Your answer should be the number of lines in the listing that hold the string "Einstellungen", with no other words.

**** SUPPLIED INFORMATION

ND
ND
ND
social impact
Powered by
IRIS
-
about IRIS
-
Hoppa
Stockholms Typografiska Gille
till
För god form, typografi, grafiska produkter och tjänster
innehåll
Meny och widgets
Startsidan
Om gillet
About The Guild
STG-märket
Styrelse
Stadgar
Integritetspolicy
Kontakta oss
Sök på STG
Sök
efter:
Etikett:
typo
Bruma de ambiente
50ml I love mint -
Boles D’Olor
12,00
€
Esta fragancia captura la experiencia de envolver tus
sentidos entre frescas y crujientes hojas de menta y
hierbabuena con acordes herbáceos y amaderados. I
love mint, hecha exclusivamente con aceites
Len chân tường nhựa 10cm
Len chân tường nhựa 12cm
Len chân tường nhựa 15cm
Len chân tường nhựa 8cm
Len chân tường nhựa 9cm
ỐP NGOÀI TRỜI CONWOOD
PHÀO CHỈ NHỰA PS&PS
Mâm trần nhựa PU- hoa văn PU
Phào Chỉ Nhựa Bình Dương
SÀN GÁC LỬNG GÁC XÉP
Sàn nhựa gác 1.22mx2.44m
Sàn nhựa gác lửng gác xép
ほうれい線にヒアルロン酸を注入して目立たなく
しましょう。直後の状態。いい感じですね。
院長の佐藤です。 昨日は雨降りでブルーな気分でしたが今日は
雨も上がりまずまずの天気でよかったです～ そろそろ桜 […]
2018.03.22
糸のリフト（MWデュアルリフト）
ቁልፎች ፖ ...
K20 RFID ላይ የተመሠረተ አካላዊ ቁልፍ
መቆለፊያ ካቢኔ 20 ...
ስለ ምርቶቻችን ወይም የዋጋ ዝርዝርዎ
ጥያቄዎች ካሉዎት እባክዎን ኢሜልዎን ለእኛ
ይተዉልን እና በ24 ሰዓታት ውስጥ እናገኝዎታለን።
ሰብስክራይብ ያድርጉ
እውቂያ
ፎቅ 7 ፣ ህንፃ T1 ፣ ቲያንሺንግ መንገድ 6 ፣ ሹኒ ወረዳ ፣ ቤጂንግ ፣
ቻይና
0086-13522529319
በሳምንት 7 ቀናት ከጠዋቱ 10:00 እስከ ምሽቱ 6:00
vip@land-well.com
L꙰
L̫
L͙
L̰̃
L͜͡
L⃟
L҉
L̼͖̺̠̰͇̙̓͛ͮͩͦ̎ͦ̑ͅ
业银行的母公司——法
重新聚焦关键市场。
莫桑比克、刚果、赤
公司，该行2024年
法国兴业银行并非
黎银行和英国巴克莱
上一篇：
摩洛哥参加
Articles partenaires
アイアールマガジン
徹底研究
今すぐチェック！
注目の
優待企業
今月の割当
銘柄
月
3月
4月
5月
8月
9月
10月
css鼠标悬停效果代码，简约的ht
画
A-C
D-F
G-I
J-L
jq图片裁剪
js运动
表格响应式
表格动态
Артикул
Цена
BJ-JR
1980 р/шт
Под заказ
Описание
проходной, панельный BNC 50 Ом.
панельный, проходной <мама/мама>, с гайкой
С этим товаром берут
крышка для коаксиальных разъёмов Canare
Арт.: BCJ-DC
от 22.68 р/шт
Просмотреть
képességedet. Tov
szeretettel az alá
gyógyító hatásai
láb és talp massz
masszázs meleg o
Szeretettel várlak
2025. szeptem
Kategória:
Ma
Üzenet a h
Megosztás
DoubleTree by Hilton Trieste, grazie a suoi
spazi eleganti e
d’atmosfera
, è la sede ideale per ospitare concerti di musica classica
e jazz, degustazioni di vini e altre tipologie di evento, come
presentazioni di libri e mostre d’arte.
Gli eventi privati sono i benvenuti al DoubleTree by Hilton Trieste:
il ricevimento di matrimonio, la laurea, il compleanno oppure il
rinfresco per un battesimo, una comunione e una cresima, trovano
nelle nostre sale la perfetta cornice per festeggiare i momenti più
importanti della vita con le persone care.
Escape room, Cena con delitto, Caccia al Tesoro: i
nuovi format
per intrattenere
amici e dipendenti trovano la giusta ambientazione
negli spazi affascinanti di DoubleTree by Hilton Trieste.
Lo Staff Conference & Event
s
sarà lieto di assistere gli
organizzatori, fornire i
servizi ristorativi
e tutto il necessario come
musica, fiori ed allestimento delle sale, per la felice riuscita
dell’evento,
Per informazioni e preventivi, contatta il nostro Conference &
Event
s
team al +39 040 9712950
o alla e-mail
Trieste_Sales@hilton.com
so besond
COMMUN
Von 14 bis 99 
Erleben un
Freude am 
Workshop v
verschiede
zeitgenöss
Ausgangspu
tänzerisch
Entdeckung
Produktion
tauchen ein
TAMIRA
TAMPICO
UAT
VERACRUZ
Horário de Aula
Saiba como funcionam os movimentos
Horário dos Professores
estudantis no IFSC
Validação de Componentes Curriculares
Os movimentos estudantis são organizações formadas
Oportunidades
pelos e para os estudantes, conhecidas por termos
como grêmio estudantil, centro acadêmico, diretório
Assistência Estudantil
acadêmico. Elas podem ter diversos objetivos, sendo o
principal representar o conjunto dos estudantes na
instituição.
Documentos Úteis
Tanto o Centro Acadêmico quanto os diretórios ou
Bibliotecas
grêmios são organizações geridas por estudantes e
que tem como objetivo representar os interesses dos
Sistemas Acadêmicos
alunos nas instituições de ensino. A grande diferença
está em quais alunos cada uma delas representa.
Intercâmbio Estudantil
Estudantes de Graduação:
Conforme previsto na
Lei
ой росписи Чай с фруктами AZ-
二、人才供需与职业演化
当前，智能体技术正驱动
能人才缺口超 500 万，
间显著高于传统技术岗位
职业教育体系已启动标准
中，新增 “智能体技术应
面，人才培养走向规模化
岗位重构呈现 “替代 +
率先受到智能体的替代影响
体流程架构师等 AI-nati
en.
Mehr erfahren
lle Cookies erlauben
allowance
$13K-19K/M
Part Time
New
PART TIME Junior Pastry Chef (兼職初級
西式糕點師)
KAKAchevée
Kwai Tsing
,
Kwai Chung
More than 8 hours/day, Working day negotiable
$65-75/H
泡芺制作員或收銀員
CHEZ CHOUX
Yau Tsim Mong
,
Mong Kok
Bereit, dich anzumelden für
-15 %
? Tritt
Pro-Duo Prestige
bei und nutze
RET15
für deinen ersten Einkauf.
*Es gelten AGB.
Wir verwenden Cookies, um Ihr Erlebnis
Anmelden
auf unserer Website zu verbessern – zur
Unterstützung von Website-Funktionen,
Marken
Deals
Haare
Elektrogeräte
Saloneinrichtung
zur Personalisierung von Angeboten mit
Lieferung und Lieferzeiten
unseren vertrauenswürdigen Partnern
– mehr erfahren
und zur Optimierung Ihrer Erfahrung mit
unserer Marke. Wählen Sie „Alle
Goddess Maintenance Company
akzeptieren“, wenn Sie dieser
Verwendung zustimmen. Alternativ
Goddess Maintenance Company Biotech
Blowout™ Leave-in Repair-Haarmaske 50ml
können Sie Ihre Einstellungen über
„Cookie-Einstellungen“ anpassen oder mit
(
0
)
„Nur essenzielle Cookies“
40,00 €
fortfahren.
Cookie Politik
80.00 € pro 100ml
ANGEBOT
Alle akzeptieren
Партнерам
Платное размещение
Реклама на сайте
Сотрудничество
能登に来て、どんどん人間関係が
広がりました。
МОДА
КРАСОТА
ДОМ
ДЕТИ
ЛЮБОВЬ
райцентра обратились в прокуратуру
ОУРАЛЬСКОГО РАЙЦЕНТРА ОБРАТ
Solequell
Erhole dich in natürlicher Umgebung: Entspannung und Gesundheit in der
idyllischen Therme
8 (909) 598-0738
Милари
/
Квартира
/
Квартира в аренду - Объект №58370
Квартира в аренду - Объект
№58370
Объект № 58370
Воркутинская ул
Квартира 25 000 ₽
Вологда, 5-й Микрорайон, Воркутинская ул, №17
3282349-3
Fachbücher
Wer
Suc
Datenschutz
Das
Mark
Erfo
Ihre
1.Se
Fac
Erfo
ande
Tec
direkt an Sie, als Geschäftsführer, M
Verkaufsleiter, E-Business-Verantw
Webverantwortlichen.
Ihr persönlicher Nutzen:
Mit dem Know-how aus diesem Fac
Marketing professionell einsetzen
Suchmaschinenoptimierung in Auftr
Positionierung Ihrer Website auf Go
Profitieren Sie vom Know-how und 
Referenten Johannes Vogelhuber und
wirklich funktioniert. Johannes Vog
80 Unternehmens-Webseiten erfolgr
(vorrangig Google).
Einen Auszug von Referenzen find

********

RESPONSE TO THIS TASK:
2